До конца ли откровенен был перед ним Ярославич? Ведь и он сам, князь Галицкий, разве не боится некоторые мысли свои даже и домысливать до конца, до их словесной оболочки, словно бы и мысли, слишком ясно прозвучавшие в душе, кто-либо подслушать сможет?

Да разве вот он, Даниил, решится признаться кому угодно из близких, что если понадобится, то вступит он в союз даже и с папою против черной державы Чингиз-хана! Пускай совещаются епископы о воссоединении церквей, – беды в том он, Даниил, не видит. Лишь бы только папа римский отказался от вожделений миродержавия. Лишь бы согласился быть, как древле, только первочтимым епископом кафедры римской!.. Но признайся-ка он в тайных этих помыслах своих – да, пожалуй, и брат Василько отступится, отшатнется, как от зачумленного!

Однако едва только представилось ему явственно синеглазое, золотистобородое лицо брата Василька, как невольно он улыбнулся с закрытыми глазами, и к сердцу подступило тепло.

А солнышко между тем уже чувствительно пригревало опущенные веки, просвечивая их розовым.

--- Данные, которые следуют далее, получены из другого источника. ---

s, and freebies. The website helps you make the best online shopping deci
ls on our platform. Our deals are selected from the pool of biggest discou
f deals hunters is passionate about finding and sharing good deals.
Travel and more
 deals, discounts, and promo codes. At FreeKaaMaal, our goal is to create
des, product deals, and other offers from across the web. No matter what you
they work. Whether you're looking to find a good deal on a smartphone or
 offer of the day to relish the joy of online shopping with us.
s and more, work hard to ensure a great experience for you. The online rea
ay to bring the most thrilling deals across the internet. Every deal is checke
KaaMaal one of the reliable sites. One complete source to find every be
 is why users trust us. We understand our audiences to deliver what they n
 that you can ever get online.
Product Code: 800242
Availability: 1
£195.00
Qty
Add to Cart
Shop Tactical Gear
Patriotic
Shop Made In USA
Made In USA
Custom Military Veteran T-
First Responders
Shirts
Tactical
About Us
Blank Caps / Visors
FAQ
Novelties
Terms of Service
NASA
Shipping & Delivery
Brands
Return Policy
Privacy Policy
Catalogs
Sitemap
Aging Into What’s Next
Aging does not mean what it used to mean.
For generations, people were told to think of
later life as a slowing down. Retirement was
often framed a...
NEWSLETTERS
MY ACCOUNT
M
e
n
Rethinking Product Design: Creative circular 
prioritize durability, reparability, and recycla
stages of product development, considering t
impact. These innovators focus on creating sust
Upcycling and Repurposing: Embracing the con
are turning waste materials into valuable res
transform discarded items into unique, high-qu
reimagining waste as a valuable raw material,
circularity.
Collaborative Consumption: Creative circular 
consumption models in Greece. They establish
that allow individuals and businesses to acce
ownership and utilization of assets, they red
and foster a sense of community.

Светлые, полупрозрачные мушки и сеточки плыли перед закрытыми глазами Даниила.

Эти светлые искорки и мушки плыли, то останавливаясь, словно бы давая себя рассмотреть, а то вдруг убыстряя ход, так что рассмотреть их всякий раз он не успевал, – и уплывали куда-то вверх и в сторону, за висок, в недосягаемое.

Сильно и забвенно дышалось талыми снегами…

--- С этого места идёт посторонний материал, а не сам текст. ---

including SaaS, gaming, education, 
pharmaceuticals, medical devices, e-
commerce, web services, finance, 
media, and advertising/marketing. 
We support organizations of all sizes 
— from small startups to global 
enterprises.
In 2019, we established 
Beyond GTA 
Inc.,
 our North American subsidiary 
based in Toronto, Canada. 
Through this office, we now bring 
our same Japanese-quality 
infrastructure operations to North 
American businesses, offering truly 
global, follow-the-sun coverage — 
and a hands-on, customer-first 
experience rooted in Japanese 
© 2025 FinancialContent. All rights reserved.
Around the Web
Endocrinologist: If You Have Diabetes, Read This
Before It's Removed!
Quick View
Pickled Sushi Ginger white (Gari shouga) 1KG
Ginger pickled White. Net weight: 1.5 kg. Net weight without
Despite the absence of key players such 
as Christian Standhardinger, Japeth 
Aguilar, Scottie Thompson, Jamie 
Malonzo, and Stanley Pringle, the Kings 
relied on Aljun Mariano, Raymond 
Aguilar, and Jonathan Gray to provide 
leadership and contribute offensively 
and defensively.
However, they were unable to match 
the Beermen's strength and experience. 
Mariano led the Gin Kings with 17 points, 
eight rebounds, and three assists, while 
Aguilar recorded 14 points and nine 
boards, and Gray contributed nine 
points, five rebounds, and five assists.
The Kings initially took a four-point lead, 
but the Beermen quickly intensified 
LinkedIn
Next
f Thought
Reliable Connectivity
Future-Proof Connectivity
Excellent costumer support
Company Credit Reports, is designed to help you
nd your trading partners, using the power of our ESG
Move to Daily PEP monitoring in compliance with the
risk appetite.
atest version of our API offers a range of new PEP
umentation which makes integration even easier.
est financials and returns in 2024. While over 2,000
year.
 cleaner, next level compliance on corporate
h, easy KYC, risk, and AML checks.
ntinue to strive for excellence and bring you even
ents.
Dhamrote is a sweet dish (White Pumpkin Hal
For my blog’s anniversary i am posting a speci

«Филиокве, филиокве!..»[27] – мыслилось и мыслилось Даниилу под звон и пенье колокольцев.

Да что ему, простому народу русскому, до этого «филиокве», которое некогда разодрало единую церковь на две враждебных?.. Разве за это народ русский ненавидит и папежство, и рымлян, и католического попа?!

С давних пор обуревают его, князя Галича и Волыни, все эти размышленья, а разве отважился он признаться в них, даже и перед теми, кто стоит возле сердца?!

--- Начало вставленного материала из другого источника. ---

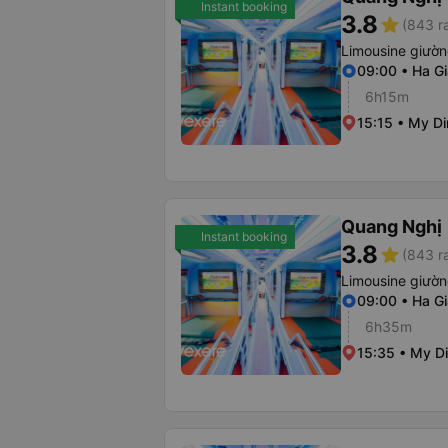
Instant booking
3.8
star
(843 r
Limousine giườ
09:00 • Ha Gi
6h15m
15:15 • My Di
Quang Nghị
Instant booking
3.8
star
(843 r
Limousine giườ
09:00 • Ha Gi
6h35m
15:35 • My Di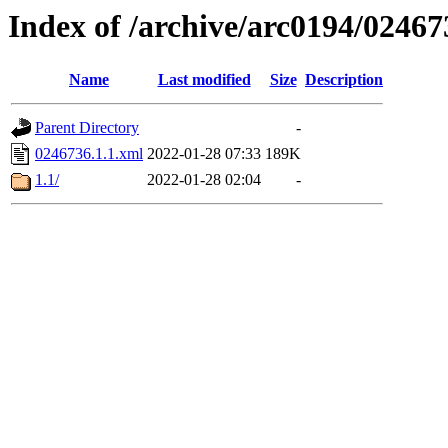
Index of /archive/arc0194/02467
Name
Last modified
Size
Description
Parent Directory
-
0246736.1.1.xml
2022-01-28 07:33
189K
1.1/
2022-01-28 02:04
-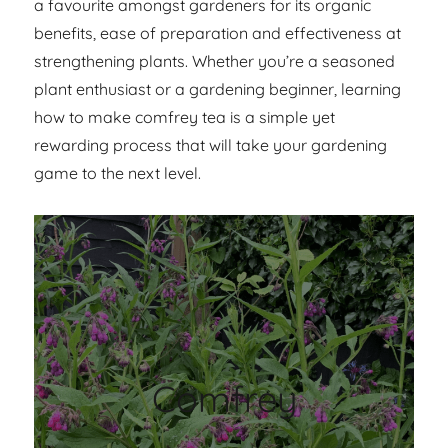
a favourite amongst gardeners for its organic
benefits, ease of preparation and effectiveness at
strengthening plants. Whether you’re a seasoned
plant enthusiast or a gardening beginner, learning
how to make comfrey tea is a simple yet
rewarding process that will take your gardening
game to the next level.
Comfrey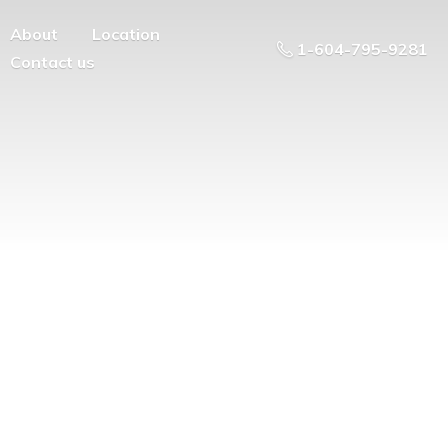
About
Location
1-604-795-9281
Contact us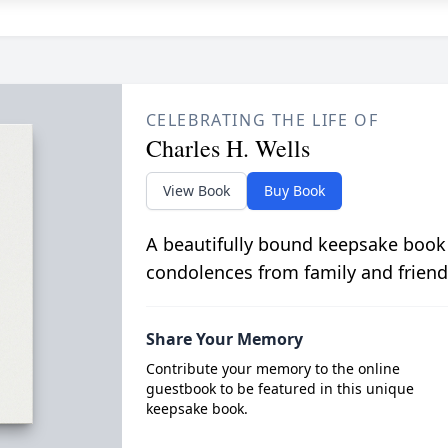
CELEBRATING THE LIFE OF
Charles H. Wells
View Book
Buy Book
A beautifully bound keepsake book
condolences from family and friend
Share Your Memory
Contribute your memory to the online
guestbook to be featured in this unique
keepsake book.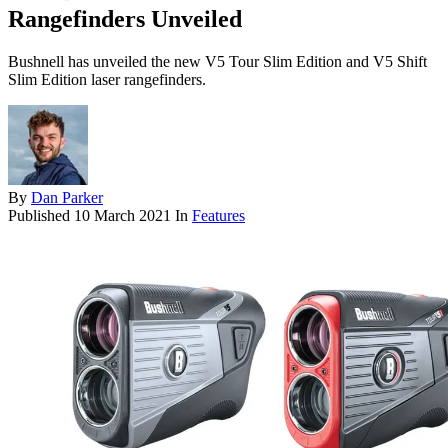
Rangefinders Unveiled
Bushnell has unveiled the new V5 Tour Slim Edition and V5 Shift
Slim Edition laser rangefinders.
By
Dan Parker
Published
10 March 2021
In
Features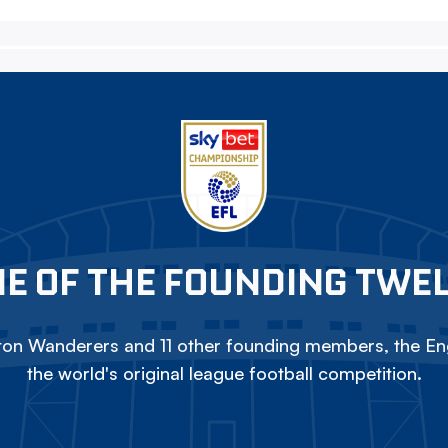
E OF THE FOUNDING TWE
on Wanderers and 11 other founding members, the Eng
the world's original league football competition.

«Не так ли вот и Александру иное из своих помыслов скрывать приходится?!»

И снова – в который раз, как вперившееся в душу, – встало в памяти Даниила неистребимое виденье: ночь на льду Волги, падает снег, трещат и коптят поднятые над головою, в руках рослых дружинников, факелы из бересты. Ползает, воет в снегу, у самых ног Александра, грузный седовласый боярин, – волосы спутались, свисли на глаза; шелковая, с соболем, шапка втоптана в снег… Воет боярин, ловит колена Александра, а и не смеет докоснуться руками до этих колен!

В свете факелов – багровом и дымном – высится Александр… И вдруг разомкнул уста – и одно лишь:

– А хотя бы и весь снег исполозил!..

И схватывают боярина…

…Даниил Романович не почувствовал, как глубокая меж бровями морщинка прорезала лоб.